Stored data entries:
•••

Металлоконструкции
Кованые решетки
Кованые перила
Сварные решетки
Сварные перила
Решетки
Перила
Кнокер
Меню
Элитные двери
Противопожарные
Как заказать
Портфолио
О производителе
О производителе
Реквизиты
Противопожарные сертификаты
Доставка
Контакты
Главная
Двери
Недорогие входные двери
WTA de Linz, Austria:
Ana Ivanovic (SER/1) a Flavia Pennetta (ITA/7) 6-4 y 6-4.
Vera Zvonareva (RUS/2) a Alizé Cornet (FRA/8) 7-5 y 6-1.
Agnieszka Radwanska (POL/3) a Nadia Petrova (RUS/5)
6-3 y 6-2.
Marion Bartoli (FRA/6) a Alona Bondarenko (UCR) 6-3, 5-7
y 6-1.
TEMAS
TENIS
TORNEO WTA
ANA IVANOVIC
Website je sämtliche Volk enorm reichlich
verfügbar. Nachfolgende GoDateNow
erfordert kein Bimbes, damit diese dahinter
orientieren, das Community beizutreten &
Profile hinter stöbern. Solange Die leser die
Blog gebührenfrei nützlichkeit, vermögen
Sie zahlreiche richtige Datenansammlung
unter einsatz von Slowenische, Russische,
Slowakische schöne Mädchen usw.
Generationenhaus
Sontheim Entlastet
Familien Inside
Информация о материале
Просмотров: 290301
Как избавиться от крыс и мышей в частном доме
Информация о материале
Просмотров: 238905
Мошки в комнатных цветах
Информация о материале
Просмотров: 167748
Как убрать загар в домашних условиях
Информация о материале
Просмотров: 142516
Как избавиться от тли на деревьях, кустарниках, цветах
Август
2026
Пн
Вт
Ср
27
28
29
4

•••

WHAT IS REQUIRED:
Retype the entries one by one, exactly.

SOLUTION BELOW:
Металлоконструкции
Кованые решетки
Кованые перила
Сварные решетки
Сварные перила
Решетки
Перила
Кнокер
Меню
Элитные двери
Противопожарные
Как заказать
Портфолио
О производителе
О производителе
Реквизиты
Противопожарные сертификаты
Доставка
Контакты
Главная
Двери
Недорогие входные двери
WTA de Linz, Austria:
Ana Ivanovic (SER/1) a Flavia Pennetta (ITA/7) 6-4 y 6-4.
Vera Zvonareva (RUS/2) a Alizé Cornet (FRA/8) 7-5 y 6-1.
Agnieszka Radwanska (POL/3) a Nadia Petrova (RUS/5)
6-3 y 6-2.
Marion Bartoli (FRA/6) a Alona Bondarenko (UCR) 6-3, 5-7
y 6-1.
TEMAS
TENIS
TORNEO WTA
ANA IVANOVIC
Website je sämtliche Volk enorm reichlich
verfügbar. Nachfolgende GoDateNow
erfordert kein Bimbes, damit diese dahinter
orientieren, das Community beizutreten &
Profile hinter stöbern. Solange Die leser die
Blog gebührenfrei nützlichkeit, vermögen
Sie zahlreiche richtige Datenansammlung
unter einsatz von Slowenische, Russische,
Slowakische schöne Mädchen usw.
Generationenhaus
Sontheim Entlastet
Familien Inside
Информация о материале
Просмотров: 290301
Как избавиться от крыс и мышей в частном доме
Информация о материале
Просмотров: 238905
Мошки в комнатных цветах
Информация о материале
Просмотров: 167748
Как убрать загар в домашних условиях
Информация о материале
Просмотров: 142516
Как избавиться от тли на деревьях, кустарниках, цветах
Август
2026
Пн
Вт
Ср
27
28
29
4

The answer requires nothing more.